Since the killer whales travel at a constant speed during this migration, researchers believe that they are not traveling to find prey or to give birth. Type B killer whales (which feed mainly on seals) were tagged off the Antarctic Peninsula and it was revealed that they move towards sub – tropical waters continually. One tagged individual travelled over an incredible 5, 000 miles to Brazil, only to return just 42 days later to Antarctica! The speed and distance travelled is unprecedented in killer whales and it implies the individual departed from Brazil immediately, but why?
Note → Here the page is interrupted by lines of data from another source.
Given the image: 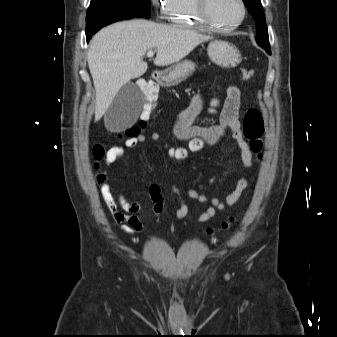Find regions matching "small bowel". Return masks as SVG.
<instances>
[{
	"mask_svg": "<svg viewBox=\"0 0 337 337\" xmlns=\"http://www.w3.org/2000/svg\"><path fill=\"white\" fill-rule=\"evenodd\" d=\"M240 105L241 92L239 88L236 86H230L227 88L225 101L219 109V124L198 126L193 124L194 118L205 110L206 105L204 97L197 96L177 118L173 125L172 133L176 139L187 141L189 144L191 140H202L203 144L207 145L217 144L229 135L232 140L237 143L240 149V158L243 166L250 168L253 164V153L249 145L243 139L240 128ZM146 140L147 137L143 134L128 138L125 141V148H135L139 144L144 143ZM149 140L152 142L159 141V133H151ZM125 148L122 146L110 147L105 155V164L109 166L122 158ZM218 179L219 176H215L205 183H201L190 188L188 191V195L191 199L200 203L209 204V207L206 208L197 218V222L200 224L211 220L218 211H224L235 205L240 200L243 192L248 186L247 179L240 178L237 181L235 188L223 199L217 196L200 193L201 189L213 184ZM97 183L100 186L102 200L107 210L112 215L114 222L120 225L121 230L126 234L141 232L144 225L137 215L140 211V204L136 201L128 200L122 192H114L110 183V173L108 170H104L97 175ZM171 189L179 202V208L176 211L175 221H180L187 216L189 209L182 197L181 190L176 185H172ZM149 195L151 201L153 202L154 215L155 217H159L164 208L160 186L152 184L149 188Z\"/></svg>",
	"mask_w": 337,
	"mask_h": 337,
	"instance_id": "c3829d8e",
	"label": "small bowel"
}]
</instances>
Killer whales return from this journey to warmer seas ‘cleaner’ than when they left. It is thought the warmer water helps killer whales to shed the algal growth and regenerate skin tissue. It is possible that the energy they would need to expend in the cold Antarctic waters can be utilised to repair any tissue damage created by diatoms or algae. Further evidence for this theory is shown by killer whales actually slowing down their speed in warmer waters. They do not travel slowly enough to indicate calving or extensive feeding, but it would give the killer whales extra time in warmer waters to shed and heal their skin.
As more research is conducted on these beautiful mammals, the more we are finding out about how clever they are. This may provide interesting comparisons when researching into the evolution of intelligence and how similar to the intellectual capability of humans they may be.